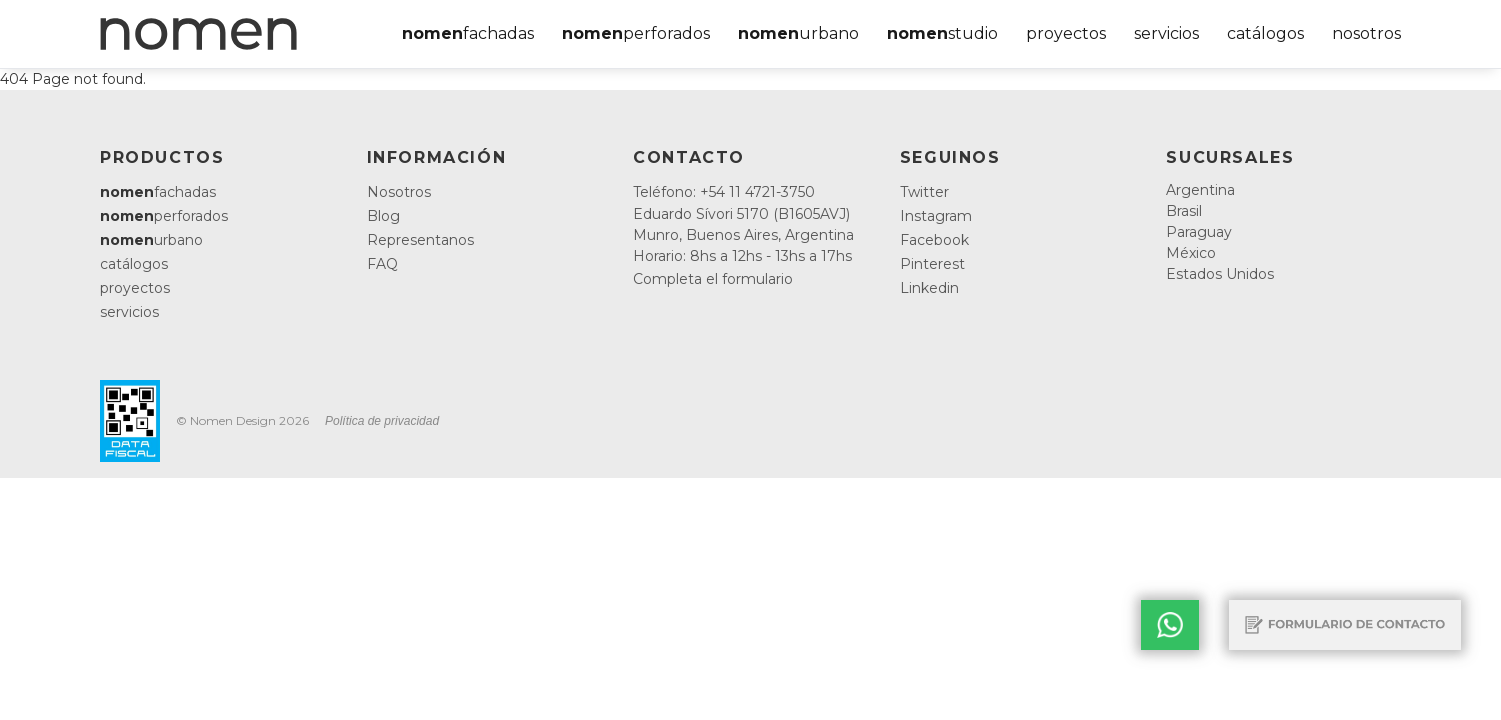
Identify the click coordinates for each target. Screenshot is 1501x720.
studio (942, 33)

****************************************

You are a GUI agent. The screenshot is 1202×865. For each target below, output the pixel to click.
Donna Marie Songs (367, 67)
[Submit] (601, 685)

****************************************

- **ACTIVITY**
Starting at the line above that contains "Identify the click", write out each line exactly until the line that contains "studio (942, 33)" has been written, and stop there.

- **WRITTEN RESPONSE**
Identify the click coordinates for each target. Screenshot is 1501x720.
studio (942, 33)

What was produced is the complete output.